EXERCISE DIRECTIONS -> Please retype the data below exactly, stopping after the line with "App Store, installez Smart IPTV, IPTV" and skipping every picture.

Dataset items ->
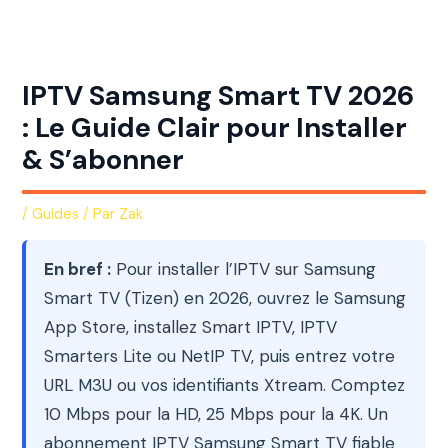
Aller
au
contenu
IPTV Samsung Smart TV 2026
: Le Guide Clair pour Installer
& S’abonner
/
Guides
/ Par
Zak
En bref :
Pour installer l’IPTV sur Samsung
Smart TV (Tizen) en 2026, ouvrez le Samsung
App Store, installez Smart IPTV, IPTV
Smarters Lite ou NetIP TV, puis entrez votre
URL M3U ou vos identifiants Xtream. Comptez
10 Mbps pour la HD, 25 Mbps pour la 4K. Un
abonnement IPTV Samsung Smart TV fiable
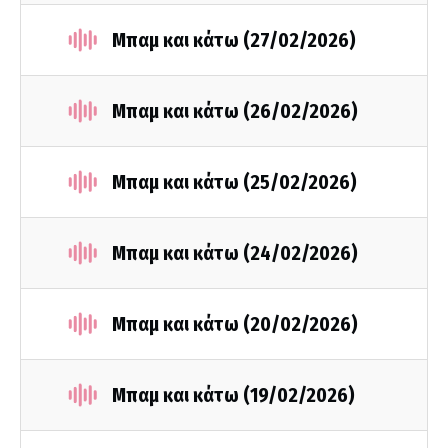
Μπαμ και κάτω (27/02/2026)
Μπαμ και κάτω (26/02/2026)
Μπαμ και κάτω (25/02/2026)
Μπαμ και κάτω (24/02/2026)
Μπαμ και κάτω (20/02/2026)
Μπαμ και κάτω (19/02/2026)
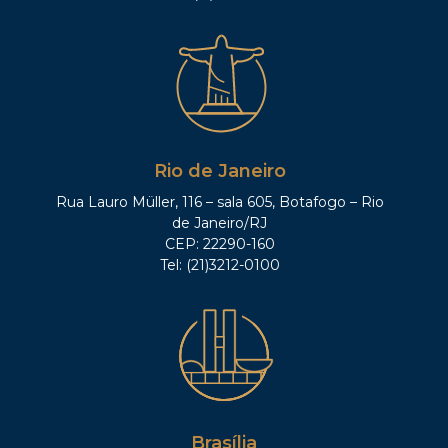
Rio de Janeiro
Rua Lauro Müller, 116 – sala 605, Botafogo – Rio
de Janeiro/RJ
CEP: 22290-160
Tel: (21)3212-0100
Brasília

RESPONSE TO THIS TASK ->
Aller
au
contenu
IPTV Samsung Smart TV 2026
: Le Guide Clair pour Installer
& S’abonner
/
Guides
/ Par
Zak
En bref :
Pour installer l’IPTV sur Samsung
Smart TV (Tizen) en 2026, ouvrez le Samsung
App Store, installez Smart IPTV, IPTV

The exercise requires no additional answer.